I have noticed certain patterns in the way many folks in Minneapolis approach the topic of affordable housing and concentrated poverty in our city and region. One tendency is to think that, in the pursuit of justice, you need only to engage with empirical facts, leaving people (and their desires, experiences and knowledge) or deeper questions of justice, rights and political morality on the sidelines.

When it comes to issues of housing, this leads to narrowly focusing on the pursuit of integration, positing proximity to whiteness as the solution to our persistent racial inequalities. Rather than solve for the root causes of racial injustice and white supremacy, the solution becomes moving people of color to predominantly white neighborhoods, trusting that more affluent whites will open their neighborhoods, schools and social networks to the benefit of their new neighbors of color.

Side note(s): Relying on the moral conscience of white people hardly seems like the best remedy for centuries of historic injustices. It's also worth noting that the white tolerance for diversity is only 20 percent to 30 percent, so most people promoting integration only want to see integration to a certain point, mindful of not crossing that threshold (in neighborhoods and schools) for fear of activating white fear and white flight.

I hope that our new mayor and City Council see that pursuing residential diversity is not enough when it comes to ensuring that low-wealth communities, communities of color and indigenous communities are able to live and thrive in our city.
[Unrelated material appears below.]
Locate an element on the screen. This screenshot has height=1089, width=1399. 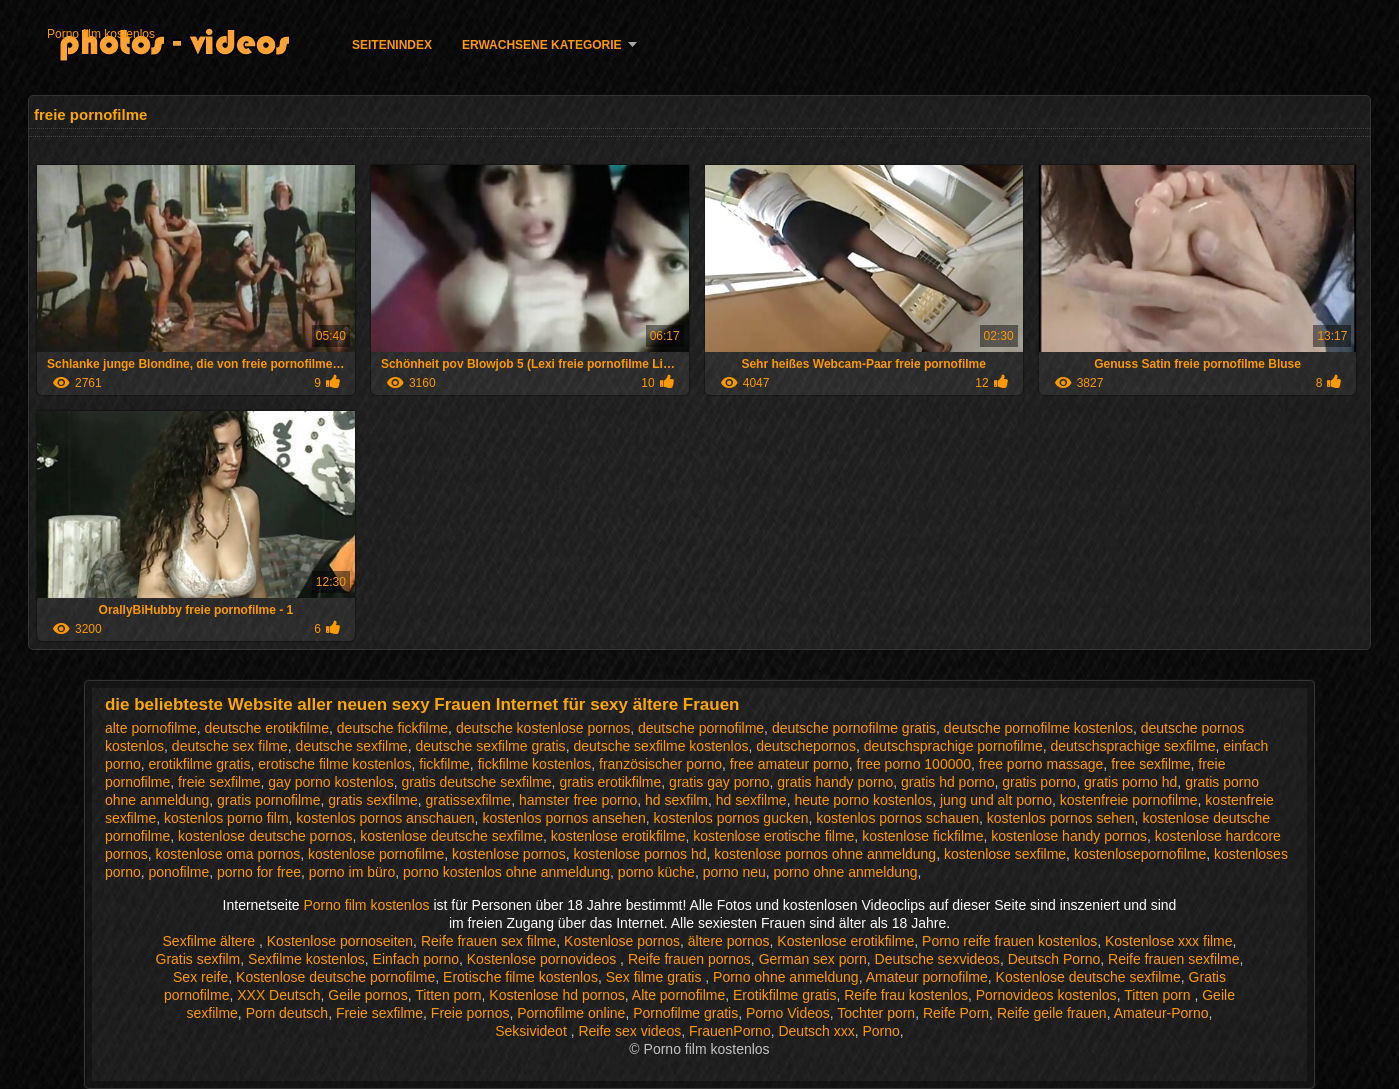 deutsche erotikfilme is located at coordinates (267, 728).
I hope that they are committed to pursuing strategies to advance racial justice that make sure that communities of color are not redlined, discriminated against or disinvested from simply because they choose to live together, be that for reasons of cultural solidarity, political power, proximity to businesses that cater to them or a desire to avoid racial hostility (or any of the other 101 reasons people may choose to live where they live). I hope our elected officials have the energy to pursue real justice and do more than simply pursuing integration as the solution to all of our problems.

Side note: The problems we face as a city are about more than addressing residential spatial segregation, and instead require us to address head-on issues of cultural imperialism, violence and serial forced displacement, all of which are in the DNA of our city and country.

Rents and home values are rising in Minneapolis. Wages are stagnant. Displacement pressures are real. Who gets to live in Minneapolis in 2020 is a question every one of our elected officials should be focused on this year. Our new mayor and City Council should pursue policies that expand quality and affordable housing opportunity everywhere, but especially in the places that communities of color already call home. For people of color and indigenous communities to have equal life prospects in Minneapolis, we should not require that they live in majority white neighborhoods, work their way into white social networks or endure increased racial hostility in the schools their children attend. Our policies should be about more than simply promoting greater residential diversity, and instead be focused on addressing the basic unjust structures of disadvantage that exist in our city and society.

Neeraj Mehta lives in north Minneapolis and works at the Center for Urban and Regional Affairs at the University of Minnesota.